# 93 KA24E Timing Chain install



## jeremywinfrey (Jan 29, 2007)

i replaced my timing chain on my ka24e and have reassembled everything. it will crank and run but when you give it some gas it has no get up and go. i feel good about my reassembly except for the distributor. i may have a mechanical advance problem but wanted to ask you guys.

thanks Jeremy


----------



## zanegrey (Dec 5, 2005)

set the timing to it's first position and reset the oil pump timing .
you sound like it is a tooth or two off..


----------



## jeremywinfrey (Jan 29, 2007)

thanks for the reply. i probaly could go out and look through the manual but why would the oil pump need to be timed. per the manual i lined up the dist gear with the void slightly ccw of vertical. for the dist. shouldnt i be able to hold the dist by the shaft and advance the button by hand? i'm not able to do that so thats why i thought it was the advance on the dist not helping the motor to rev.

thanks


----------



## jeremywinfrey (Jan 29, 2007)

*UPDATE*

Got frustrated and took it to a mechanic.

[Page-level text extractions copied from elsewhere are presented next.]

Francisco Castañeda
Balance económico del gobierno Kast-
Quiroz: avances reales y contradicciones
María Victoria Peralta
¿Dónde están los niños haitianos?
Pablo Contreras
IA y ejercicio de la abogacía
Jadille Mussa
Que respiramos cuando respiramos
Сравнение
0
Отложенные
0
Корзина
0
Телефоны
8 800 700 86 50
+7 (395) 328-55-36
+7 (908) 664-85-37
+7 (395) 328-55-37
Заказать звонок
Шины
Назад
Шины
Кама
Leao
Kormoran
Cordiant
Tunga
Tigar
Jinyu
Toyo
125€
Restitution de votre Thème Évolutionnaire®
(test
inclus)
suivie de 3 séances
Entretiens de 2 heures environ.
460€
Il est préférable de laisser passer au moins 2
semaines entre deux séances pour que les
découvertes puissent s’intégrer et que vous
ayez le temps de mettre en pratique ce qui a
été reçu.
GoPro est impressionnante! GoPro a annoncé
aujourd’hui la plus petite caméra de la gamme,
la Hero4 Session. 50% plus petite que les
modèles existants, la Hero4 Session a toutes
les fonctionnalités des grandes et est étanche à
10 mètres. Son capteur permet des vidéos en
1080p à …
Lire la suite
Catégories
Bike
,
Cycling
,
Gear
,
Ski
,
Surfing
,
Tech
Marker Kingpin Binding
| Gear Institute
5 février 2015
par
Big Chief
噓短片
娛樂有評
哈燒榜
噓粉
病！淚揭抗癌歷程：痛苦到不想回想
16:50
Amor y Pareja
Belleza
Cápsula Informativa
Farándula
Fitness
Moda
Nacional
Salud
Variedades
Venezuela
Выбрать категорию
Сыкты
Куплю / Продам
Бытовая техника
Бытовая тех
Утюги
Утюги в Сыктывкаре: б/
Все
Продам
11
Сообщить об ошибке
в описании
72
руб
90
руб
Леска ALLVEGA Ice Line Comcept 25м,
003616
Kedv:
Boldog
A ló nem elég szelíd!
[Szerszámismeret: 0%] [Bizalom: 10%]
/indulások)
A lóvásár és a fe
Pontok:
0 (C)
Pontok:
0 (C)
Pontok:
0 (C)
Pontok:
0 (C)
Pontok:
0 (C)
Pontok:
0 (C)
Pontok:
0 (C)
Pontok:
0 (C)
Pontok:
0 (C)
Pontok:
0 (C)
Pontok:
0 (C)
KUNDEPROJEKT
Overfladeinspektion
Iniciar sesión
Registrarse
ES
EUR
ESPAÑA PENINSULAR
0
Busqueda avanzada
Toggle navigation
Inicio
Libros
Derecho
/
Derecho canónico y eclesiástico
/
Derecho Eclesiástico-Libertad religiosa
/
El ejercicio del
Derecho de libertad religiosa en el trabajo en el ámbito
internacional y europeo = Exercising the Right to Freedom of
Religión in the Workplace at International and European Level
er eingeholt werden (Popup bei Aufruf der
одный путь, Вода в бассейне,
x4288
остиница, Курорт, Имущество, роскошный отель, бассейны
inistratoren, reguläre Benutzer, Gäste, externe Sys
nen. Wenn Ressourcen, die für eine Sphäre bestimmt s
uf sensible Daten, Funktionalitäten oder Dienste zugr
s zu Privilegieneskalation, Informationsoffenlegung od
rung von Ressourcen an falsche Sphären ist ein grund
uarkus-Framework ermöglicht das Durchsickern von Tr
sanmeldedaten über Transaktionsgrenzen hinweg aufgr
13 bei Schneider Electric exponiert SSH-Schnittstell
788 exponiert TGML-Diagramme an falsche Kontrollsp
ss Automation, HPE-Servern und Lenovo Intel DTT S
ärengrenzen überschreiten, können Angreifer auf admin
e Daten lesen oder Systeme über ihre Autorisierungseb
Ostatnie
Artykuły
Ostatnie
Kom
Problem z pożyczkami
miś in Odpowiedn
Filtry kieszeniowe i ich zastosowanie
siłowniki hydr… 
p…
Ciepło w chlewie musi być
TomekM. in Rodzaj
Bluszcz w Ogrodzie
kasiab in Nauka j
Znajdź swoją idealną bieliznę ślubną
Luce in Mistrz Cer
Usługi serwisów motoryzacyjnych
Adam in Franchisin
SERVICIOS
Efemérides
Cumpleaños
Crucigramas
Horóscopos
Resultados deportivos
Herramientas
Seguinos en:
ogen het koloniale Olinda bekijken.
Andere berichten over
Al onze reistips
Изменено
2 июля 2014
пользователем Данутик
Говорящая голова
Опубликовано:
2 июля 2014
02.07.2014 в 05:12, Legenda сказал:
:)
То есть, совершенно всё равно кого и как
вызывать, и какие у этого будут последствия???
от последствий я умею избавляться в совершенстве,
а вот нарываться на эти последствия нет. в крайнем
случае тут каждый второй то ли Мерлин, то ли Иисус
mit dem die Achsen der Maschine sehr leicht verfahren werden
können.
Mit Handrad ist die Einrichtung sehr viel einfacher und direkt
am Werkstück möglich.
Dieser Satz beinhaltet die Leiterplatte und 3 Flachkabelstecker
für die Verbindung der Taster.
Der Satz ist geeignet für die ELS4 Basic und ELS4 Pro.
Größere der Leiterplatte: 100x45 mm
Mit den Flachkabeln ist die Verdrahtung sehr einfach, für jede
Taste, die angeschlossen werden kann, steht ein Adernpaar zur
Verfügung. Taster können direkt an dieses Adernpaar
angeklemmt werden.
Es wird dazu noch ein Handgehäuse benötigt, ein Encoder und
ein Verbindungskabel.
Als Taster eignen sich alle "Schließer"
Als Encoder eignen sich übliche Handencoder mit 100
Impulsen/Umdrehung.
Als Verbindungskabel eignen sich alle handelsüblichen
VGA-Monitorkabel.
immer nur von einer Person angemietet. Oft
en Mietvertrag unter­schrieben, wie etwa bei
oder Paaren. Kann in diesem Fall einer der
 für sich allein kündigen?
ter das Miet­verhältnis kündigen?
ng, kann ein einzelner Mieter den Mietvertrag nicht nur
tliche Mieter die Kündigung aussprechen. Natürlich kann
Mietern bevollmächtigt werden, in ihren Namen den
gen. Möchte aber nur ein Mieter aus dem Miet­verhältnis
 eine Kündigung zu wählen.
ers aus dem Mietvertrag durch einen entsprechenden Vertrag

I installed dist 180 out and initially must have crossed the wires for 3 and 2 so i was running on only 2 cyl. lots of gas getting into my oil also. hopes this helps anyone reading this post in the future.


----------



## mossman (Jul 10, 2005)

Learning can be expensive. I spent thousands on chevy hot rods over the years, then I got married and now I spend ZERO ....he he


----------